Transmission planning: energy storage and demand response.
The implementation of AB 914 is significant as it reinforces the PUC's responsibility to ensure that large electrical corporations not only assess but actively incorporate nonwire alternatives in their transmission planning processes. By mandating that these corporations analyze both wire and nonwire solutions, the bill encourages the adoption of innovative energy solutions that could offer cost-effective or net beneficial outcomes compared to traditional transmission methods. The bill’s focus on advanced technologies also aligns with California's broader objectives of enhancing grid efficiency and sustainability.
AB 914, introduced by Assembly Member Mullin, amends the Public Utilities Code by adding Section 327.5, which focuses on the transmission planning efforts of California's electrical corporations. The primary objective of the bill is to promote energy storage systems and demand response nonwire alternatives as prioritized solutions to the state's transmission needs, suggesting that these alternatives should be considered before traditional transmission upgrades. This step is aimed at optimizing energy resources and ensuring efficient planning within the electrical transmission sector, which is overseen by the Public Utilities Commission (PUC).

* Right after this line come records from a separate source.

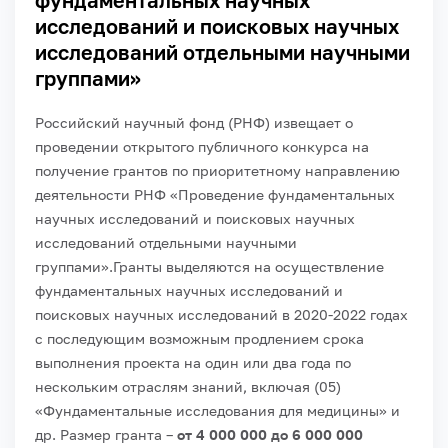
фундаментальных научных
исследований и поисковых научных
исследований отдельными научными
группами»
Российский научный фонд (РНФ) извещает о
проведении открытого публичного конкурса на
получение грантов по приоритетному направлению
деятельности РНФ «Проведение фундаментальных
научных исследований и поисковых научных
исследований отдельными научными
группами».
Гранты выделяются на осуществление
фундаментальных научных исследований и
поисковых научных исследований в 2020-2022 годах
с последующим возможным продлением срока
выполнения проекта на один или два года по
нескольким отраслям знаний, включая (05)
«Фундаментальные исследования для медицины» и
др.
Размер гранта –
от 4 000 000 до 6 000 000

The sentiment around AB 914 appears to be largely supportive among stakeholders focused on energy innovation and sustainability. Proponents argue that advancing nonwire alternatives can provide operational flexibility and better environmental outcomes. Conversely, there may be concerns among traditional utilities regarding the feasibility and economic implications of shifting focus away from conventional infrastructure investments. Nevertheless, the bill represents a progressive step in modernizing the state's energy framework.
Notably, AB 914 introduces the concept of creating new penalties for public utilities that fail to comply with transmission planning mandates set forth by the PUC. This aspect could lead to contention, particularly among stakeholders who may view the bill as imposing additional regulatory burdens. Furthermore, the stipulation that no state reimbursement is required for costs resulting from this act underlines potential financial concerns for local agencies and utilities involved in implementing new programs and compliance measures.